Lara, I do think about my contextual understanding of Black Theology in comparison to my Grandparents and Parents. And it is still something I am wrestling to fully understand. Because I grew up in it (traditional Black Baptist), I don't know that I ever questioned some of my faith practices. Now that I am older and more willing to step outside of Black church traditions for multi-cultural congregations, it has made me be very cognizant of how my Blackness has shaped my Christian perspective of my own identity and the identity of Christ. But I am also aware that because of the level of 'equality' I have experienced is why I do feel comfortable enough to venture outside of the Black church walls.

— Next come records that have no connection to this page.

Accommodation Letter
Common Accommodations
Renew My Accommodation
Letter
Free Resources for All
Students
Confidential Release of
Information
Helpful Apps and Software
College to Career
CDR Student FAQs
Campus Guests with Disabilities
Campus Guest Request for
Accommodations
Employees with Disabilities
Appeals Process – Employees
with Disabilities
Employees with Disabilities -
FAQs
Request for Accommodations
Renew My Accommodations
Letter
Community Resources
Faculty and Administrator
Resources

DeleteShantell, your reflection is quite moving. I appreciated the commonality that your grandparents and my father share. The comments that your grandparents made concerning whites are reminiscent the comments that my father would make in the past. He too was born in the south during the early 40s, so he was intimately acquainted, by both first and second-hand account, with the injustices and travesties of that period of time against blacks. My dad was filled with so much anger against whites that his disdain against them would bubble over into what seem to be every conversation we had. He seemed bound by the anger he had within himself. It wasn't until recently he began to let those feeling go and free himself, at least in some way, from the negativity of those experiences. For blacks, do you feel that there are better (more effectual) ways of responding to oppression than Black Liberation Theology? What might they be? What might those responses look like? I would like for you consider looking into non-religiously centric responses to oppression and examine how the results can be transposed to the black experience. Again, thanks for your thought provoking post.